Different effect sizes used in statistics/psychometrics or machine learning; what should this researcher do?

Tony Lee writes:

One of my research projects is to conduct a meta-analysis by synthesizing the effect sizes of those studies that employed machine/deep learning to predict personality scores. Meanwhile, the obtained (mean) effect size should be compared to the effect sizes of studies derived from conventional psychological assessment.

As you know, in statistics, there are several commonly used effect sizes such as Pearson’s r or Cohen’s d, among many others. Yet studies in machine (deep) learning often use very different metrics to evaluate performance (i.e., accuracy/AUC-ROC/F1/kappa for binary classification problems, loss functions like MAE/MSE/RMSE for regression problems).

Now the question arises: Is there a convergent effect size that we can use to measure globally across different performance metrics in ML/DL studies? Or is it possible (or reasonable) to convert the performance metrics used in ML into, say, Pearson’s correlation coefficient?

I’ve read some papers and also searched extensively the information, but the solutions are either not satisfying or not appropriately addressed. For examples, some suggest to convert AUC-ROC into r (for binary classification problems, but this does not work for regression problem). Convert MAE/MSE/RMSE into r seems to be mathematically feasible, is that right?

My ultimate goal is to find a global effect size estimator that allows me to cross-compare these performance metrics.

David Powers once wrote a paper on ML evaluation using concept like Informedness and Markedness (2007). Rama Ramakrishnan also wrote a blog on something similar. I wonder if this could be a solution to my problem? I am also considering Matthew’s Correlation Coefficient as potential effect size estimator for classification problem and Pearson’ r for regression problem (then the two can be cross-compared), but I am not certain to what extent it covers different types of ML/DL performance metrics.

My reply: I’d think that just about any performance metric would work, but since you get to choose, I suggest you choose something that makes sense for your application. I don’t like things like AUC-ROC because they seem more like mathematical definitions with no clear applied interpretation. So, I’m not really offering an answer to Lee’s question; I’m just suggesting a direction for him to go.

9 thoughts on “Different effect sizes used in statistics/psychometrics or machine learning; what should this researcher do?

  1. There is no theoretical reason much less requirement for using only one effect size metric.

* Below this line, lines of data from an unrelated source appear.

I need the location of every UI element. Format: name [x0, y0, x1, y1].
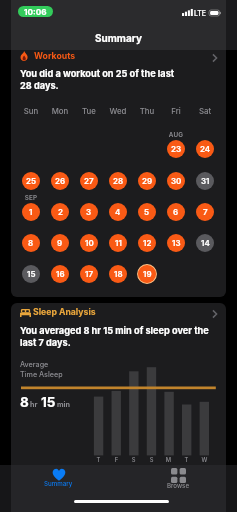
staticText: 14	[201, 238, 210, 248]
staticText: 15	[41, 394, 56, 410]
staticText: You averaged 8 hr 15 min of sleep over t…	[20, 325, 209, 348]
staticText: 15	[27, 269, 36, 279]
staticText: 13	[172, 238, 181, 248]
staticText: S	[147, 456, 156, 463]
staticText: Workouts	[34, 51, 76, 62]
staticText: 10	[85, 238, 94, 248]
staticText: Sat	[191, 106, 219, 115]
staticText: hr	[30, 400, 38, 409]
staticText: 1	[29, 207, 33, 217]
staticText: 8	[28, 238, 34, 248]
staticText: 10:06	[24, 7, 47, 17]
staticText: 9	[57, 238, 63, 248]
staticText: T	[94, 456, 103, 463]
other: Battery	[209, 10, 221, 16]
staticText: Wed	[104, 106, 132, 115]
staticText: F	[112, 456, 121, 463]
staticText: AUG	[162, 131, 190, 139]
staticText: Sleep Analysis	[33, 307, 96, 318]
staticText: S	[129, 456, 138, 463]
staticText: Browse	[167, 482, 190, 490]
staticText: W	[200, 456, 209, 463]
staticText: 12	[143, 238, 152, 248]
staticText: 28	[113, 176, 124, 186]
staticText: 24	[200, 144, 211, 154]
staticText: 3	[86, 207, 92, 217]
staticText: M	[164, 456, 173, 463]
staticText: 6	[173, 207, 179, 217]
staticText: 11	[115, 238, 122, 248]
staticText: You did a workout on 25 of the last 28 d…	[20, 68, 175, 91]
other: Cellular signal	[182, 9, 193, 16]
staticText: 16	[56, 269, 65, 279]
staticText: Tue	[75, 106, 103, 115]
button[interactable]: Sleep Analysis	[11, 303, 226, 512]
staticText: Summary	[0, 32, 237, 44]
staticText: 27	[84, 176, 94, 186]
button[interactable]: Workouts	[11, 44, 226, 297]
staticText: 4	[115, 207, 121, 217]
staticText: T	[182, 456, 191, 463]
staticText: Average Time Asleep	[20, 360, 63, 379]
staticText: Thu	[133, 106, 161, 115]
staticText: 29	[142, 176, 153, 186]
staticText: 8	[20, 394, 29, 410]
staticText: 17	[85, 269, 93, 279]
staticText: 30	[171, 176, 182, 186]
staticText: min	[57, 400, 70, 409]
staticText: 5	[144, 207, 150, 217]
button[interactable]: Summary	[29, 465, 87, 495]
staticText: 31	[201, 176, 210, 186]
staticText: SEP	[17, 194, 45, 202]
staticText: 25	[26, 176, 37, 186]
staticText: 26	[55, 176, 66, 186]
staticText: Fri	[162, 106, 190, 115]
staticText: 7	[203, 207, 208, 217]
staticText: 2	[58, 207, 63, 217]
staticText: 18	[114, 269, 123, 279]
staticText: Summary	[44, 480, 73, 488]
staticText: 23	[171, 144, 182, 154]
button[interactable]: Browse	[149, 465, 207, 495]
staticText: Sun	[17, 106, 45, 115]
staticText: 19	[143, 269, 152, 279]
staticText: LTE	[194, 9, 207, 17]
staticText: Mon	[46, 106, 74, 115]
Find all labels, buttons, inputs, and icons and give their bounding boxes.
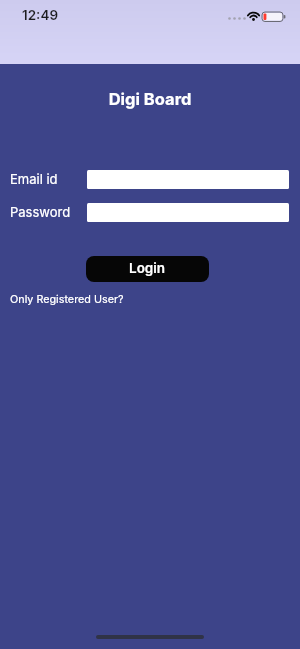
button[interactable] (87, 203, 289, 222)
staticText: 12:49 (22, 7, 59, 23)
staticText: Email id (10, 171, 58, 187)
staticText: Password (10, 204, 71, 220)
button[interactable]: Login (86, 256, 209, 282)
staticText: Login (129, 260, 166, 276)
staticText: Digi Board (0, 89, 300, 109)
button[interactable] (87, 170, 289, 189)
button[interactable]: Only Registered User? (10, 293, 124, 306)
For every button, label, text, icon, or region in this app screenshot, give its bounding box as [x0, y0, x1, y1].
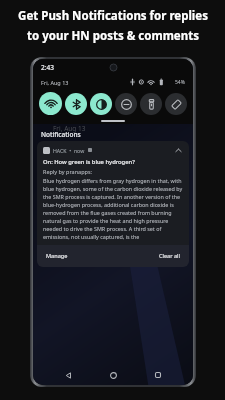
- button[interactable]: Manage: [44, 250, 70, 262]
- staticText: Blue hydrogen differs from gray hydrogen…: [43, 177, 183, 241]
- button[interactable]: Recent apps: [148, 365, 168, 385]
- button[interactable]: Do Not Disturb: [115, 93, 137, 115]
- staticText: Fri, Aug 13: [41, 79, 69, 86]
- staticText: to your HN posts & comments: [27, 28, 199, 44]
- button[interactable]: Collapse notification: [173, 145, 183, 155]
- staticText: HACK • now: [53, 147, 85, 154]
- button[interactable]: Back: [58, 365, 78, 385]
- staticText: Reply by pranapps:: [43, 168, 93, 175]
- button[interactable]: Flashlight: [140, 93, 162, 115]
- staticText: Notifications: [41, 130, 81, 139]
- button[interactable]: Bluetooth: [65, 93, 87, 115]
- staticText: Clear all: [158, 252, 180, 260]
- staticText: Get Push Notifications for replies: [18, 8, 208, 24]
- button[interactable]: Clear all: [156, 250, 182, 262]
- staticText: On: How green is blue hydrogen?: [43, 158, 135, 166]
- staticText: Manage: [46, 252, 68, 260]
- staticText: 2:43: [41, 63, 54, 72]
- button[interactable]: Dark theme: [90, 93, 112, 115]
- staticText: Fri, Aug 13: [53, 124, 86, 133]
- button[interactable]: Home: [103, 365, 123, 385]
- button[interactable]: Auto rotate: [165, 93, 187, 115]
- button[interactable]: HACK • now: [37, 141, 189, 245]
- staticText: 54%: [175, 79, 185, 86]
- button[interactable]: Wi-Fi: [39, 92, 62, 115]
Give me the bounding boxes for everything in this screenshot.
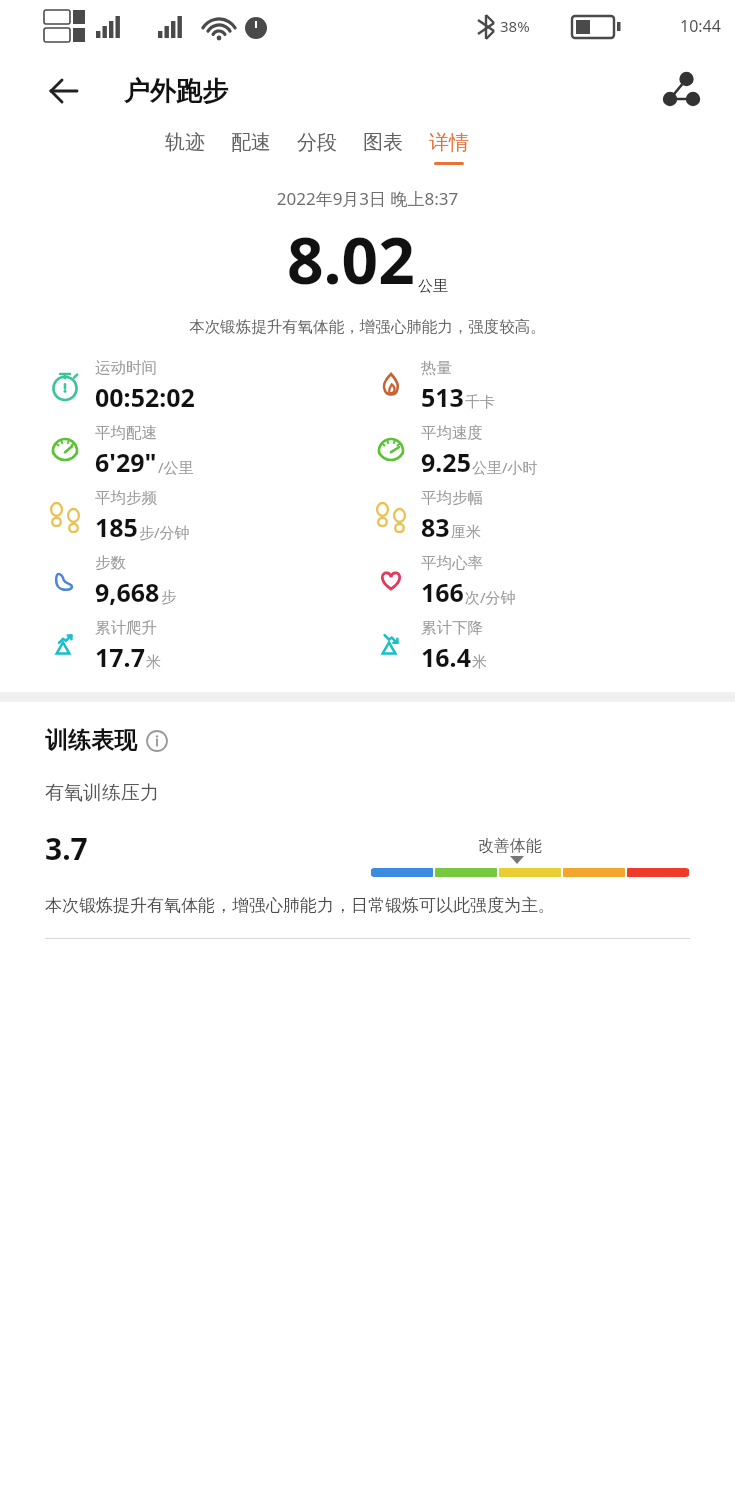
button[interactable]: 轨迹	[152, 130, 218, 165]
staticText: 本次锻炼提升有氧体能，增强心肺能力，日常锻炼可以此强度为主。	[45, 895, 555, 916]
staticText: 改善体能	[478, 836, 542, 856]
staticText: 公里/小时	[472, 457, 538, 477]
staticText: 图表	[363, 130, 403, 155]
button[interactable]: Back	[42, 69, 86, 113]
staticText: 平均步幅	[421, 488, 483, 508]
staticText: 热量	[421, 358, 452, 378]
button[interactable]: Share	[655, 66, 705, 116]
staticText: 厘米	[451, 523, 481, 542]
staticText: 轨迹	[165, 130, 205, 155]
staticText: 2022年9月3日 晚上8:37	[0, 187, 735, 210]
button[interactable]: 热量	[371, 353, 735, 418]
staticText: 平均步频	[95, 488, 157, 508]
button[interactable]: 分段	[284, 130, 350, 165]
staticText: 166	[421, 575, 464, 609]
button[interactable]: 详情	[416, 130, 482, 165]
staticText: 17.7	[95, 640, 145, 674]
staticText: 平均心率	[421, 553, 483, 573]
button[interactable]: 运动时间	[45, 353, 367, 418]
staticText: 步数	[95, 553, 126, 573]
staticText: 累计爬升	[95, 618, 157, 638]
staticText: 00:52:02	[95, 380, 195, 414]
staticText: 16.4	[421, 640, 471, 674]
staticText: 3.7	[45, 828, 88, 869]
button[interactable]: 步数	[45, 548, 367, 613]
staticText: 步	[161, 588, 176, 607]
staticText: 513	[421, 380, 464, 414]
staticText: 83	[421, 510, 450, 544]
button[interactable]: 训练表现	[45, 726, 168, 755]
staticText: 步/分钟	[139, 522, 190, 542]
button[interactable]: 平均配速	[45, 418, 367, 483]
staticText: 185	[95, 510, 138, 544]
staticText: 38%	[500, 16, 530, 36]
staticText: 平均速度	[421, 423, 483, 443]
button[interactable]: 累计下降	[371, 613, 735, 678]
staticText: 有氧训练压力	[45, 781, 159, 805]
button[interactable]: 图表	[350, 130, 416, 165]
other: Info	[146, 730, 168, 752]
staticText: 详情	[429, 130, 469, 155]
staticText: 训练表现	[45, 726, 137, 755]
staticText: 米	[146, 653, 161, 672]
staticText: 运动时间	[95, 358, 157, 378]
staticText: 10:44	[680, 15, 721, 37]
staticText: 配速	[231, 130, 271, 155]
button[interactable]: 平均步频	[45, 483, 367, 548]
button[interactable]: 配速	[218, 130, 284, 165]
staticText: 8.02	[287, 216, 415, 303]
staticText: 平均配速	[95, 423, 157, 443]
staticText: 6'29"	[95, 445, 157, 479]
button[interactable]: 累计爬升	[45, 613, 367, 678]
staticText: 9,668	[95, 575, 160, 609]
staticText: 9.25	[421, 445, 471, 479]
button[interactable]: 平均速度	[371, 418, 735, 483]
staticText: 户外跑步	[124, 75, 228, 108]
staticText: 分段	[297, 130, 337, 155]
staticText: 千卡	[465, 393, 495, 412]
staticText: 米	[472, 653, 487, 672]
staticText: 公里	[418, 277, 448, 296]
button[interactable]: 平均步幅	[371, 483, 735, 548]
staticText: /公里	[158, 457, 194, 477]
staticText: 次/分钟	[465, 587, 516, 607]
staticText: 本次锻炼提升有氧体能，增强心肺能力，强度较高。	[0, 317, 735, 337]
staticText: 累计下降	[421, 618, 483, 638]
button[interactable]: 平均心率	[371, 548, 735, 613]
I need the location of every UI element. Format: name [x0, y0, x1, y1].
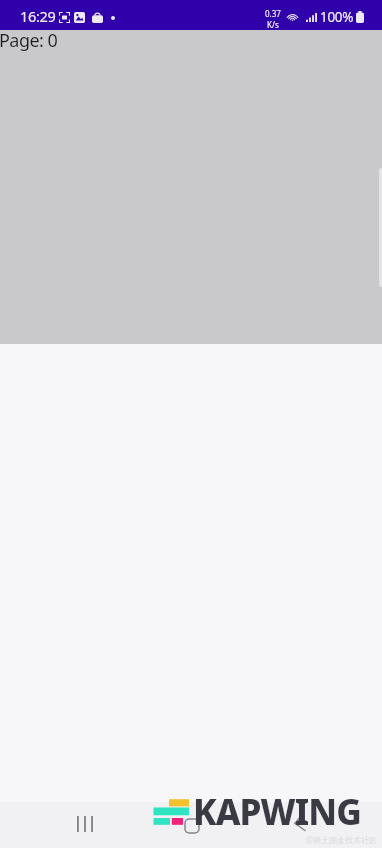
- button[interactable]: Back: [279, 813, 322, 833]
- staticText: 100%: [320, 8, 354, 26]
- button[interactable]: Page: 0: [0, 30, 382, 344]
- staticText: 16:29: [20, 6, 56, 26]
- button[interactable]: Recent apps: [63, 802, 106, 848]
- staticText: KAPWING: [193, 788, 361, 836]
- button[interactable]: Home: [170, 802, 213, 848]
- staticText: K/s: [267, 19, 279, 30]
- staticText: @稀土掘金技术社区: [306, 834, 378, 845]
- staticText: 0.37: [265, 8, 281, 19]
- staticText: Page: 0: [0, 28, 58, 53]
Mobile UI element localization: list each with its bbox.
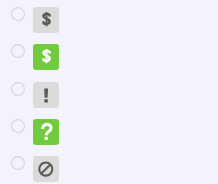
button[interactable]: Help [0, 119, 218, 145]
button[interactable]: Payment, unselected [0, 7, 218, 33]
button[interactable]: Alert [0, 82, 218, 108]
button[interactable]: Blocked [0, 156, 218, 182]
button[interactable]: Payment, active [0, 44, 218, 70]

Different metrics tell different stories. Given that, why not use multiple metrics?

  2. It occurs to me that the essence of Cohen’s _d_ is (Y-estimate – Y-actual)/Scale-factor. (You could square this to get rid of the sign and summarize it across the test sample.

    The model will define Y-estimate and Y-actual come from the test sample, so the key is to pick an appropriate scale factor.

    The SD(Y) might be a good starting point (although Dylan Wiliams argues that for educational measures, the average growth in one year might be better).

    Then again, from what I know from my colleagues in meta-analysis, the tricky part is often the paper does not always give all the information needed to calculate the effect size. If you are interested in continuous prediction problems, maybe scaling the r.m.s.e. on the test-set would be possible.

  3. One challenge is also that the same measures might not be comparable between studies since they are likely using different kinds of samples. Standardized effect size measures depend on the variation in the outcome (e.g., measures of personality traits). And this can be quite different between samples used by personality psychologists and computer scientists.

  4. One of the nice things about machine learning is that there are a variety of standard data sets available, and it’s pretty common for different techniques to be tried on these data sets. (That’s a typical thing done in, say, a predictive analytics course.)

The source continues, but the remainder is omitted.